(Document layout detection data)
"""
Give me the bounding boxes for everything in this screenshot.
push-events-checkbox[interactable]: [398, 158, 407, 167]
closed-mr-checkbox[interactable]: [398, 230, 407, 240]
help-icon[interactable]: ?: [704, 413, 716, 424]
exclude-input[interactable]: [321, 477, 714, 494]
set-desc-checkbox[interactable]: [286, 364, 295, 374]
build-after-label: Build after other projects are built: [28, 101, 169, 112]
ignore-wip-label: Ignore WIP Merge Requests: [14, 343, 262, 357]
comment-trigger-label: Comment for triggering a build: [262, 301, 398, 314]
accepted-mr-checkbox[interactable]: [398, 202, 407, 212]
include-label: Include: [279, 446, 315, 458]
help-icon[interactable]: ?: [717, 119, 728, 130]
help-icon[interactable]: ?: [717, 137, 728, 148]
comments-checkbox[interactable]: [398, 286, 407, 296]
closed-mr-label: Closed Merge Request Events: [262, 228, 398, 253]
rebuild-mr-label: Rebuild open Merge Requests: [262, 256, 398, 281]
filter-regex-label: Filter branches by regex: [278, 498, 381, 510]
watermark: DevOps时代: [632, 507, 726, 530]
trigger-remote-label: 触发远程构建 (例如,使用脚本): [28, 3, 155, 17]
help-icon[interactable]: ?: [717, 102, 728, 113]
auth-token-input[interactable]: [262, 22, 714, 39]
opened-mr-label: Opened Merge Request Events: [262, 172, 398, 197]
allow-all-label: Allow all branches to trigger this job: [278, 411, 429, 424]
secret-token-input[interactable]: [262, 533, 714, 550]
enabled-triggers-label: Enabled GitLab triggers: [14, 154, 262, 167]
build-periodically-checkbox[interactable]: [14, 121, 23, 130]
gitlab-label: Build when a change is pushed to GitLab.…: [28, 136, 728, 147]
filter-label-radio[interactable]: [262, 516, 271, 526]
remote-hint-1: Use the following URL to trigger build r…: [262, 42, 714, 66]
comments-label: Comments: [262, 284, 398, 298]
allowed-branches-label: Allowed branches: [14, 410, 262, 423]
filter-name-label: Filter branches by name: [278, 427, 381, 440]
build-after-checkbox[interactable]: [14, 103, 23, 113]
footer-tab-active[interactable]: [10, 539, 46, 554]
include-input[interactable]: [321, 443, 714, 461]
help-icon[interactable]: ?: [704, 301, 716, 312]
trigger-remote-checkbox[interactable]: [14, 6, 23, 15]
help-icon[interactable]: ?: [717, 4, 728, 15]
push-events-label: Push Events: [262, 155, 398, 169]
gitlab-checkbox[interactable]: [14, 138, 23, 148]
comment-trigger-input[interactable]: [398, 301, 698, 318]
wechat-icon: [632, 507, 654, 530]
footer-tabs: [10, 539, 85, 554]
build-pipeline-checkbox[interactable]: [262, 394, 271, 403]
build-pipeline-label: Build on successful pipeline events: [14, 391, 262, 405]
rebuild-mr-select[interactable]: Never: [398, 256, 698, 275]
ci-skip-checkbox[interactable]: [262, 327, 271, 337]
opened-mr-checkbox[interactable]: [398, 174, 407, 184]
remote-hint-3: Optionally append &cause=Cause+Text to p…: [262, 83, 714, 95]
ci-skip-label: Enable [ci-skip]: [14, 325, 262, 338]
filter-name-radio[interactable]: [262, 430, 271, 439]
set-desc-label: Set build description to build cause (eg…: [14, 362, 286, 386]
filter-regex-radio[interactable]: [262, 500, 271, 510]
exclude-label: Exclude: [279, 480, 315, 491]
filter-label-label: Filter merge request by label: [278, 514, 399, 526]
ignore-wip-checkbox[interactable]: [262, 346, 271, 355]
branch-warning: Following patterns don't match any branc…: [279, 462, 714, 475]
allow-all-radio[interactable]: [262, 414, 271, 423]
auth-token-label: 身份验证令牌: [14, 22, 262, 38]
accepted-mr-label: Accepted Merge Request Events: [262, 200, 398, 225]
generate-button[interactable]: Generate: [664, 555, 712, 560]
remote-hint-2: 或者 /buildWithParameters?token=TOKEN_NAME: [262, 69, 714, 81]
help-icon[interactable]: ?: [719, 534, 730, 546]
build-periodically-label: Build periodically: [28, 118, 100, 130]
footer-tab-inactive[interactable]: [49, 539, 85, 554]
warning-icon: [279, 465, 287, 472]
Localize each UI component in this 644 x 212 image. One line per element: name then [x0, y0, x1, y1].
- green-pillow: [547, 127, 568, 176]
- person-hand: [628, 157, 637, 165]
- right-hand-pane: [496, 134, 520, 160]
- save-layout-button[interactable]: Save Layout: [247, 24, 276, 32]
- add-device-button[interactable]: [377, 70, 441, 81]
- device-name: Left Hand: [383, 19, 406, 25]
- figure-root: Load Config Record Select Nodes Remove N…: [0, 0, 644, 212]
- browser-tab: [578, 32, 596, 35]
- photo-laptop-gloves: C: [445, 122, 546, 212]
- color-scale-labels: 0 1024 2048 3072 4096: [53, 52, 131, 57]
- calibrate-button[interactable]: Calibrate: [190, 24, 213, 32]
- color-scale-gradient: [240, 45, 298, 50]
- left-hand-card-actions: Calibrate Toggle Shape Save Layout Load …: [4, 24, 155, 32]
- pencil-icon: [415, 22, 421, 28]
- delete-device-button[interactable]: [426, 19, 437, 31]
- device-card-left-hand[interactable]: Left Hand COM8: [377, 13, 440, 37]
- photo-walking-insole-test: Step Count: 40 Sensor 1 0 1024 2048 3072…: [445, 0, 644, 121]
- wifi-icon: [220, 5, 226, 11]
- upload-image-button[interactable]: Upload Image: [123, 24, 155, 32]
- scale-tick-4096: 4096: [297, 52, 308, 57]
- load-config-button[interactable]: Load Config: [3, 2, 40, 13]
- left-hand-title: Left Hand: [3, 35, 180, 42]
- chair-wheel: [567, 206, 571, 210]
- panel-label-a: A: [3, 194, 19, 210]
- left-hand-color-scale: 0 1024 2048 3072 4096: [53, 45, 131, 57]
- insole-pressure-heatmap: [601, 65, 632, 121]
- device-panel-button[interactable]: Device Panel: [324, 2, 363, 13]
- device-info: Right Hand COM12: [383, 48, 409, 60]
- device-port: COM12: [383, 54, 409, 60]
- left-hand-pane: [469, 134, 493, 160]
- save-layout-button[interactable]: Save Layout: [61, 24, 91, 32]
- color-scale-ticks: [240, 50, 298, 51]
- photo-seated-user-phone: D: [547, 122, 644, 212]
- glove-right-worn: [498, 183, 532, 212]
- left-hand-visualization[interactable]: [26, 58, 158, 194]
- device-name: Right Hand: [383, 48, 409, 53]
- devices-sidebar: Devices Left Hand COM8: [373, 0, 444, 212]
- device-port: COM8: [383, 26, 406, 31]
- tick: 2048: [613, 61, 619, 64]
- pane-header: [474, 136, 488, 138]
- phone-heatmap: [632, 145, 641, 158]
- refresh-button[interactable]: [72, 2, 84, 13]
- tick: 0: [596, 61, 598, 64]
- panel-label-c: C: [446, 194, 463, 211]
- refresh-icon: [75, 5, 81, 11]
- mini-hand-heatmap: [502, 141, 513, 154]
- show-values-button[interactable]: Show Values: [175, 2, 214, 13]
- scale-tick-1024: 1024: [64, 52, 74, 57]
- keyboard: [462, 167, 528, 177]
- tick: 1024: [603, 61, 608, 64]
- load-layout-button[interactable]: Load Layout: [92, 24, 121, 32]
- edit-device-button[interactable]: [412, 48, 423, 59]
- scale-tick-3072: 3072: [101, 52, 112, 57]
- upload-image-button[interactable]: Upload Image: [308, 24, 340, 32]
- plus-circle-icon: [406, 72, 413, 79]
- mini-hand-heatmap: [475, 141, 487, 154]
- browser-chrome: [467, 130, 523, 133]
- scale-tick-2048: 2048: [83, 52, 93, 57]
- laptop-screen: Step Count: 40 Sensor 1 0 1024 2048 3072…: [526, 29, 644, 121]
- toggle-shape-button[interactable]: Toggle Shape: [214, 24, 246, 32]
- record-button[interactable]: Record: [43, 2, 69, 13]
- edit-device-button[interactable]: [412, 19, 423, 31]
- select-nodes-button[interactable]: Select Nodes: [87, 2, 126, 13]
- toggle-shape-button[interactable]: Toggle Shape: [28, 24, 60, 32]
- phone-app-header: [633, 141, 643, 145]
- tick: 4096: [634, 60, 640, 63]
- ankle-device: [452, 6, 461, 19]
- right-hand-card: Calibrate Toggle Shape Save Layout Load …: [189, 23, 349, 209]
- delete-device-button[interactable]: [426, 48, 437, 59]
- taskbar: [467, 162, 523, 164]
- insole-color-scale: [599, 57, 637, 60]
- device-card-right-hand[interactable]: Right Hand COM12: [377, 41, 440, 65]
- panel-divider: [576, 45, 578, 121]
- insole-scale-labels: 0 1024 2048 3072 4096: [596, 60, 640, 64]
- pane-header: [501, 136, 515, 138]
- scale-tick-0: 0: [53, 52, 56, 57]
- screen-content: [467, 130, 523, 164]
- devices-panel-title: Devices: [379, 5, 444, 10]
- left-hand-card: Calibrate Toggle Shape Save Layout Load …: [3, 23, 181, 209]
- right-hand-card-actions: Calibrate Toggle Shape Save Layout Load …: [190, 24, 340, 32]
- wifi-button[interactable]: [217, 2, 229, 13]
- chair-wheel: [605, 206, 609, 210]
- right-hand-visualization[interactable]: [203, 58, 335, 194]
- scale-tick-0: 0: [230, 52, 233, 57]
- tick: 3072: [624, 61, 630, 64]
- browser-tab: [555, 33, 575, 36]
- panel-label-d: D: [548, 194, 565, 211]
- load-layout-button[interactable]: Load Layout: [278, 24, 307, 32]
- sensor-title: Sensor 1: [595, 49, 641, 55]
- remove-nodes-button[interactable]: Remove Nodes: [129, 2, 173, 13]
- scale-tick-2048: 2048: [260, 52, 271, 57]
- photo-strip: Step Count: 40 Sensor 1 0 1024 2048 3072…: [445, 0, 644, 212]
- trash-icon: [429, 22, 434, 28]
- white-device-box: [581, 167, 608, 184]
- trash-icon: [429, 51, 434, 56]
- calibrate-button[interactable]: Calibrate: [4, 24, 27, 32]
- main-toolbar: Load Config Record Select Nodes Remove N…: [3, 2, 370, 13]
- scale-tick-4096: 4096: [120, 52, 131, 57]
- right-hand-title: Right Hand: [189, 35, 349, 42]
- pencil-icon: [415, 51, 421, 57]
"""
# Assignment
Looking at the records, how many lines include "labels"? Respond with the number only.

# Response to the task
2